A sociedade brasileira não pensa o envelhecimento e também despreza os idosos por incompreensão das necessidades mais básicas dessa crescente população no país
Por Clarinha Glock
O Fundo de Populações das Nações Unidas prevê que, em 2050, pela primeira vez haverá mais idosos que crianças menores de 15 anos no mundo. No Brasil, as pessoas idosas somam hoje 26,3 milhões, segundo a Pesquisa Nacional por Amostra de Domicílios do Instituto Brasileiro de Geografia e Estatística (IBGE), o equivalente a 13% da população. A previsão do IBGE é que esse percentual chegue a 34% em 2060. Quem envelhece em Porto Alegre, entretanto, mal conhece o Estatuto do Idoso e sofre pela falta de preparo das cidades e instituições para atender suas demandas. Os Conselhos de Idosos, criados para representá-las na luta por políticas públicas, disputam atenção e recursos dos governos, e enfrentam obstáculos.
Era dia de jogo de Copa do Mundo em Porto Alegre, em junho deste ano, e a população em peso queria mais era ir para a frente de uma televisão assistir a partida de futebol. Natália Helen Ruas, de 22 anos, aguardava a carona de carro do marido que iria pegá-la em uma parada de ônibus na zona Norte quando percebeu uma senhora que parecia perdida. “Devia ter entre 60 e 70 anos de idade”, conta. A mulher se aproximou de mansinho, e Natália perguntou se estava esperando alguém. “A sobrinha”, respondeu ela, “mas não sabia onde morava, nem seu próprio nome”, condoeu-se Natália. Acostumada a lidar com os moradores de um lar de velhos onde trabalha como auxiliar de copa e cozinha, a jovem encaminhou a senhora para um segurança que estava no local e, por telefone, chamaram a Brigada Militar. Os policiais disseram que se estivesse machucada, levariam para o Hospital Cristo Redentor, mas como não era o caso, não teriam para onde levá-la. Com o marido inquieto, à sua espera, e sem saber a quem recorrer, Natália deixou a senhora com o segurança na parada, e voltou para a casa, revoltada e preocupada.

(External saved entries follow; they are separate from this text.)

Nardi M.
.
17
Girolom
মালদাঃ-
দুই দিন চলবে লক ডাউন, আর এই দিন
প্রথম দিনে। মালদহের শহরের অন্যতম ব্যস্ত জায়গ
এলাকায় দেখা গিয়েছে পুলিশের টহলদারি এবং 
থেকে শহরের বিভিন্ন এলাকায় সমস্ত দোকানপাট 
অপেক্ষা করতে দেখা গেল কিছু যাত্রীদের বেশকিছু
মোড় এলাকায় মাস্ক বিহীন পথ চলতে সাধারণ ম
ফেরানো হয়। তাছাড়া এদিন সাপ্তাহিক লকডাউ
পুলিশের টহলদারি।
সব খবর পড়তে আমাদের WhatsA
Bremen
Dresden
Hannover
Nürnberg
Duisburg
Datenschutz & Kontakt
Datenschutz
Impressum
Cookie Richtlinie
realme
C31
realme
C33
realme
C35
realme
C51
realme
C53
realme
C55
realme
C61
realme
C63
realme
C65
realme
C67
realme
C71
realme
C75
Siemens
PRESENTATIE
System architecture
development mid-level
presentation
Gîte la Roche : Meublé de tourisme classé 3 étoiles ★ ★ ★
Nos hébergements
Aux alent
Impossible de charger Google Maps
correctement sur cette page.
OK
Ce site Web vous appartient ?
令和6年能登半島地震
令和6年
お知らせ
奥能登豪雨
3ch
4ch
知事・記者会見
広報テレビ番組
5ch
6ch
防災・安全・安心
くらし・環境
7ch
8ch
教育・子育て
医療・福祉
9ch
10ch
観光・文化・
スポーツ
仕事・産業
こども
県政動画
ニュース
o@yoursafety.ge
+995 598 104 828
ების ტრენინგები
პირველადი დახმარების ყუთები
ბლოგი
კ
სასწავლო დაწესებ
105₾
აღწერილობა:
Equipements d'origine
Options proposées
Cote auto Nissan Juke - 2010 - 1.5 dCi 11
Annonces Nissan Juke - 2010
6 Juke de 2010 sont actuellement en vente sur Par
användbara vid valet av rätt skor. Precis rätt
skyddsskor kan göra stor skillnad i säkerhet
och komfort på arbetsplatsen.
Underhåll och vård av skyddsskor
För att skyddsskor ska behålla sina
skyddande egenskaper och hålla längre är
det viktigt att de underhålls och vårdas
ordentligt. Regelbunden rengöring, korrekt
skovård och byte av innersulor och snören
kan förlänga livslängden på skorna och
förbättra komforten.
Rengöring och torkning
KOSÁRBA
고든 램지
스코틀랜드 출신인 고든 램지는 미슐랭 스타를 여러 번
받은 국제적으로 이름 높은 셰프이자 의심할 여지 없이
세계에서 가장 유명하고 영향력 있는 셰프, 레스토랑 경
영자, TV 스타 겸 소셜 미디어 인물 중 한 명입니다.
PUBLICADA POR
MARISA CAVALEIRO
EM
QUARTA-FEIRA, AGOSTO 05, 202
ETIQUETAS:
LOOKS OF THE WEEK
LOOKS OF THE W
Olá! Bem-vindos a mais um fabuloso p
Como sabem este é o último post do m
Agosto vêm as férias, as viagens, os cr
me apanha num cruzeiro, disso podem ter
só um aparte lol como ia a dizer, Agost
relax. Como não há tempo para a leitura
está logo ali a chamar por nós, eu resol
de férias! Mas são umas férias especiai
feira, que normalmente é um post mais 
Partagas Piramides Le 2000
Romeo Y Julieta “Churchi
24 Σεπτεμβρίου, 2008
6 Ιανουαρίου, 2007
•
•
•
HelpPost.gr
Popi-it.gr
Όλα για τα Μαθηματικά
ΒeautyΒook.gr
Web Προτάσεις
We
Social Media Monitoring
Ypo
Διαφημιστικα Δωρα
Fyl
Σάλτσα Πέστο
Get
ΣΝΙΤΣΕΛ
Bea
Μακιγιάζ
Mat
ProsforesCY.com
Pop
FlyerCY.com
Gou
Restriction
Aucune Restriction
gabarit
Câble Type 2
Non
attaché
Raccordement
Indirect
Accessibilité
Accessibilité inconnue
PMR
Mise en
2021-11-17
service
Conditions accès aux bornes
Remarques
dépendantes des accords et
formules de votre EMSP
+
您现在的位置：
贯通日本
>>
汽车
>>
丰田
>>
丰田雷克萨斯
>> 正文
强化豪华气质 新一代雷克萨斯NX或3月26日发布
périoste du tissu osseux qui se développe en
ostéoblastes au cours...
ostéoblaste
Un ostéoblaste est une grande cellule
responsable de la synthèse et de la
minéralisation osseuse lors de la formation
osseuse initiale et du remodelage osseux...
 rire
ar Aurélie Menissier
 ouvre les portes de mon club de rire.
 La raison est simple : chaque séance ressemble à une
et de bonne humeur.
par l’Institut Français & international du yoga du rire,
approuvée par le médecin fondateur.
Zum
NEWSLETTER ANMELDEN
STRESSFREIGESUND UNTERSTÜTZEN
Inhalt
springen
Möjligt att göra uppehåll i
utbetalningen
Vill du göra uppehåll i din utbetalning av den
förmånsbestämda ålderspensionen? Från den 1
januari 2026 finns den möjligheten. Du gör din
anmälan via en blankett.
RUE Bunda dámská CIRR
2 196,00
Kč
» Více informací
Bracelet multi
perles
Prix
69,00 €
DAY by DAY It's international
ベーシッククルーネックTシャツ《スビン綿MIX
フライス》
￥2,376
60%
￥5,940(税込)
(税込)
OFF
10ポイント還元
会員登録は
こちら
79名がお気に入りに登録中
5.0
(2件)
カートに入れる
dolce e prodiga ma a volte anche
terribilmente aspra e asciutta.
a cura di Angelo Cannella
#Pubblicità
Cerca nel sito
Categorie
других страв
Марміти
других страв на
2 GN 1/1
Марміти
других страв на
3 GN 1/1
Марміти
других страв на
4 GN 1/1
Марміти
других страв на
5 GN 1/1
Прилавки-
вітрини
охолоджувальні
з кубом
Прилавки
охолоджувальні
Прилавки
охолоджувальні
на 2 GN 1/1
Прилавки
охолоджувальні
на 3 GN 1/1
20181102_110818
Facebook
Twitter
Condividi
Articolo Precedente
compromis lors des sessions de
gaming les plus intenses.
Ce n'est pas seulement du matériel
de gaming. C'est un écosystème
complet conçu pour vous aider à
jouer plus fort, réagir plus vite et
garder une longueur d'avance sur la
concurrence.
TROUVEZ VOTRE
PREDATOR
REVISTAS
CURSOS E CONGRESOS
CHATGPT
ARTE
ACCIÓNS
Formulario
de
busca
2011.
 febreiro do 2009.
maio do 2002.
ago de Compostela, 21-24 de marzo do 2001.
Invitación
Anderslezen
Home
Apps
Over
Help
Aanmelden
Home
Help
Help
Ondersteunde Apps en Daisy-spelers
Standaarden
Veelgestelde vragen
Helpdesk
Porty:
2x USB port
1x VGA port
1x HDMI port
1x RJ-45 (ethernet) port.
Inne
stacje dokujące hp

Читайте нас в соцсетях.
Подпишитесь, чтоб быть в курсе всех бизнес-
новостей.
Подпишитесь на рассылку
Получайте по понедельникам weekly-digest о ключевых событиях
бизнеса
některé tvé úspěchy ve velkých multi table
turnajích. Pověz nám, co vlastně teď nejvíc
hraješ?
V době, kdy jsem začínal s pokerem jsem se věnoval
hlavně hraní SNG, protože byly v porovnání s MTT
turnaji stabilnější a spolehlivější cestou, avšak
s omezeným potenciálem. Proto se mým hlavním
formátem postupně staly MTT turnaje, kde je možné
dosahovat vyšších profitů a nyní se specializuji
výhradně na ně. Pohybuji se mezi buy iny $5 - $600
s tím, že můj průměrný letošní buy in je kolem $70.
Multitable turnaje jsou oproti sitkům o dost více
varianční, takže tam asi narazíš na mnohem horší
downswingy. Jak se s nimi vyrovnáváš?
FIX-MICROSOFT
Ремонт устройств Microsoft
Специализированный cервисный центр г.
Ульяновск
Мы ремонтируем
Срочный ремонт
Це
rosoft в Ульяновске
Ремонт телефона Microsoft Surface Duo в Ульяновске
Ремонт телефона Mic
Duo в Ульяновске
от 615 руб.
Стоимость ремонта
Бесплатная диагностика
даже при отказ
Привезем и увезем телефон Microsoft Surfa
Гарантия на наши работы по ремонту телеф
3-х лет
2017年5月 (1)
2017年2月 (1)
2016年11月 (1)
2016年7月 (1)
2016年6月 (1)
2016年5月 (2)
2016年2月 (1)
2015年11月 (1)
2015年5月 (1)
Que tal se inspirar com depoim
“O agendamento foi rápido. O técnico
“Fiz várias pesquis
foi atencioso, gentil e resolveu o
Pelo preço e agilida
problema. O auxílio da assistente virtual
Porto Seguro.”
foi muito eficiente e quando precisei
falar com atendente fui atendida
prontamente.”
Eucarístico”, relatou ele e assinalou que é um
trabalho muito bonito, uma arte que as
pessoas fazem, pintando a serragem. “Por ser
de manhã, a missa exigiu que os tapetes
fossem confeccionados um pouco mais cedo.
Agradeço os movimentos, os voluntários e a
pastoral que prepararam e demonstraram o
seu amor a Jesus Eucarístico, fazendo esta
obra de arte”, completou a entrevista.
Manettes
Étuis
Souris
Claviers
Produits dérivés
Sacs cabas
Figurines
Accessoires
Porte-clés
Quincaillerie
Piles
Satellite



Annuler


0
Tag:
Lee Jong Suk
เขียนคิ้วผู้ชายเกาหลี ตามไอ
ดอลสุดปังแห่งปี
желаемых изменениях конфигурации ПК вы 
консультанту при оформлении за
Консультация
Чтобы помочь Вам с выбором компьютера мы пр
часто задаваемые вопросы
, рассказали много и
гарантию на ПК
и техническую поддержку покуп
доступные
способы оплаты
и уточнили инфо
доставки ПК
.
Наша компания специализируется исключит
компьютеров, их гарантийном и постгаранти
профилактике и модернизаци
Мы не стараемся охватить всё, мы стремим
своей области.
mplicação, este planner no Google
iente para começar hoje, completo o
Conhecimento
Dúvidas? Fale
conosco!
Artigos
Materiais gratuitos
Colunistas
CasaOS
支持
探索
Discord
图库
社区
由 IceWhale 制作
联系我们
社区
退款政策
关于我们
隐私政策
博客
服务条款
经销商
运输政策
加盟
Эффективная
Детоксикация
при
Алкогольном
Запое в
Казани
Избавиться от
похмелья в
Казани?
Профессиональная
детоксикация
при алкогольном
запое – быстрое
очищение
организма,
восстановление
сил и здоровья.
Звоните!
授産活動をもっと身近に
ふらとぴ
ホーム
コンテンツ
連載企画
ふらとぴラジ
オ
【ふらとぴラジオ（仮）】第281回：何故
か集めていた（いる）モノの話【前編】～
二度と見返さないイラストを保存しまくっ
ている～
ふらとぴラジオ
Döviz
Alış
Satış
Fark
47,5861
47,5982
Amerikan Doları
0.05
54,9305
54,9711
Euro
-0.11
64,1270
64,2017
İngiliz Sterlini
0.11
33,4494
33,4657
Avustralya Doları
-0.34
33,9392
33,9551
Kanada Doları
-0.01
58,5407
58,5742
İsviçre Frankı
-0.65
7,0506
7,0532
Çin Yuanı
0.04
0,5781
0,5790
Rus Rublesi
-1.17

Dionízio Kuchinski, coordenador estadual da Política do Idoso do Rio Grande do Sul ligado à Secretaria de Justiça e Direitos Humanos, estranha a dificuldade enfrentada por Natália. “Há duas delegacias do idoso no estado, uma em Santa Maria e a outra em Porto Alegre”, informa. Se a pessoa tiver um lapso de memória, a polícia tem como encaminhá-la e a Fundação de Assistência Social e Cidadania (Fasc) pode ajudar na busca dos parentes. O fato é que, quando Natália precisou desse apoio, não obteve uma resposta imediata e efetiva.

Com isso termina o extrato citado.